By contrast, our quick visit North to check in on my Sous Chef was a series of far less boisterous and considerably more intimate gatherings. At times Georgia can seem impossibly far away from the northeast, and I almost give in to that idea daily, given the recent news cycle. But I have important people and precious memories up there that I treasure far too much to allow any additional fabricated distance. And everybody eats, right?
Part of the weekend’s festivities included apple picking in rural Pennsylvania, an outing which very nearly reversed my historic disdain for apples. Maybe it was some latent hunter-gatherer instinct or simply maternal joy, but the act of collecting food with my child was a little poetic, especially on a picture-perfect fall day in some of the most beautiful countryside on the east coast. I even played along and nibbled on a Honeycrisp and a Gala in the orchard. The difference between an apple plucked from the tree and the waxy, months-old offerings at the grocery store is shocking, but I’m still not a raving fan.
We also splurged on requisite cheesesteaks, a few outrageously wonderful NJ Italian dinners and a good old-fashioned WaWa tailgate. Per usual, food was the unwitting anchor of each encounter – a universal excuse to connect. And that connection was instant – I was reminded that the world is never as large as I remember or as small as I fear. My point is that conviviality is often accompanied by food in some way, large or small. It’s all about your point of view, your state of mind, your needs at that very moment. Whether a paper-wrapped hoagie or a delicately-seared portobello mushroom (or even some annoying apple), I think food is a catalyst for engagement, even if it’s never as delicious as I remember or as unhealthy as I fear.
The wildcard gathering of the month was in Colorado where I spent an extended weekend with three friends from our slightly motley, but very close-knit college eating club (think co-ed, upperclass social & dining clubhouse). The promise of reconnection brought us all together, and while we did celebrate with an assortment of yumminess, it was the laughter, the story-telling and those threads of familiar, shared experience which made the trip. We spent the first hour comparing ailments and medications, but then quickly got to work laughing and pretending to be 20 again. It was glorious, in a glory days kind of way.
Food was not the centerpiece of the weekend, not by far; friendship was. But time and time again we compared recipes, expounded on favorite meals and re-imagined out loud the most fanciful and decadent flavor combos we could think of. It wasn’t that we needed to fill any uncomfortable silence with mindless chatter, but cooking well was a commonality, part of our collective daily routines and 3/4 of us actually adore doing it. It was one of many natural and comforting takeaways from the weekend – sure, we have many years behind us but I think we all returned to our own realities with renewed optimism. Kudos to my friend Louise of the West, the cranky and reluctant chef, for making it happen and hosting our Go-Gos retreat.
I started my cooking frenzy during the isolation of the pandemic when we were
locked brought together again under one roof. We did fine as a family of four, but there were edgy moments when togetherness mandated silence, which felt like solo dining…but with side-eye. I swear, alone cones should have been issued with N95s. Still, it was (forced) micro-commensality at best and oddly, I haven’t really expanded my base.

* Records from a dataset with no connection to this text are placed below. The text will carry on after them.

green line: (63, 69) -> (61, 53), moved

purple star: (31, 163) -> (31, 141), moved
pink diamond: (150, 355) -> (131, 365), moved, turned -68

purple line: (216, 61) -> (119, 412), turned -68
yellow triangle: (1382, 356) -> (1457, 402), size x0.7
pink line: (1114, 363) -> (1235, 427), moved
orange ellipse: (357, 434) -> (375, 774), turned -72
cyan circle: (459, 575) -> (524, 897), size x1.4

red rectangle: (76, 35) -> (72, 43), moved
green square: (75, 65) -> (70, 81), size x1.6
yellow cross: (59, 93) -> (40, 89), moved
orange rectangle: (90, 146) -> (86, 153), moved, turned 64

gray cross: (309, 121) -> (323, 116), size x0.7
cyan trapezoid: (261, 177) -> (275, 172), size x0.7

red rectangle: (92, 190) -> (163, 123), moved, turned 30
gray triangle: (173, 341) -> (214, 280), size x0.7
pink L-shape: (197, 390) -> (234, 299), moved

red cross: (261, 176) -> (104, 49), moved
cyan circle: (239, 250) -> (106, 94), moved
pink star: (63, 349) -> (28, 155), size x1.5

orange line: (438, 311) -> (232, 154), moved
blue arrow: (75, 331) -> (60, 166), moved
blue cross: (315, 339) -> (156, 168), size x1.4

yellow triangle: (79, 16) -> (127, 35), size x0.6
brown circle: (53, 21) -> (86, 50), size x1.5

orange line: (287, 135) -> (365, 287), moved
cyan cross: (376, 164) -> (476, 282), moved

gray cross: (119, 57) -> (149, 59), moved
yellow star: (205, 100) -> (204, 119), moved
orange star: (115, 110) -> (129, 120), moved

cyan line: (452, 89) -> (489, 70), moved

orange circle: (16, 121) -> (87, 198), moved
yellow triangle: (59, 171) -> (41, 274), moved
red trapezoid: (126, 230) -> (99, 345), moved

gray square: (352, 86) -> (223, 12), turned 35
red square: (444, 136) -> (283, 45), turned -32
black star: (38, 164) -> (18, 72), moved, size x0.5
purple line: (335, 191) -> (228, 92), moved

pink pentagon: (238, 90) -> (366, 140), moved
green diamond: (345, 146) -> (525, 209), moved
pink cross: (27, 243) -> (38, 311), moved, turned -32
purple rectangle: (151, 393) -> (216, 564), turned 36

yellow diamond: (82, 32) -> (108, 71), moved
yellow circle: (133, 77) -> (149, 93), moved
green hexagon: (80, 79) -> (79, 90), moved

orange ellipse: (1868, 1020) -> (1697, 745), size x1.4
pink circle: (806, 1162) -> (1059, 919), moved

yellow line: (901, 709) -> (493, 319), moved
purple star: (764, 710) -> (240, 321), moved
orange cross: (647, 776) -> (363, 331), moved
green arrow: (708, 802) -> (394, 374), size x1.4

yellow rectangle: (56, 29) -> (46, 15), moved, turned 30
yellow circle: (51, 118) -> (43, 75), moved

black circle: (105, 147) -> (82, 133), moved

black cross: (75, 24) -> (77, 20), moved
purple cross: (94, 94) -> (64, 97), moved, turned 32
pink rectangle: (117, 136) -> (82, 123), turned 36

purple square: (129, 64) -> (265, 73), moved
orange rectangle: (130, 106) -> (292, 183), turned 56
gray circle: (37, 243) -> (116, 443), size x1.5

I’m comfy in this space, but I do tend to outgrow spaces. While any true communal aspects of my cooking are mostly absent, I do love the act of serving my people something deliciously and thoughtfully crafted; I don’t love the stress and pressure associated with entertaining. I’m getting better at it; or at least thinking about getting better at it. But don’t hold your breath – you still can’t come over.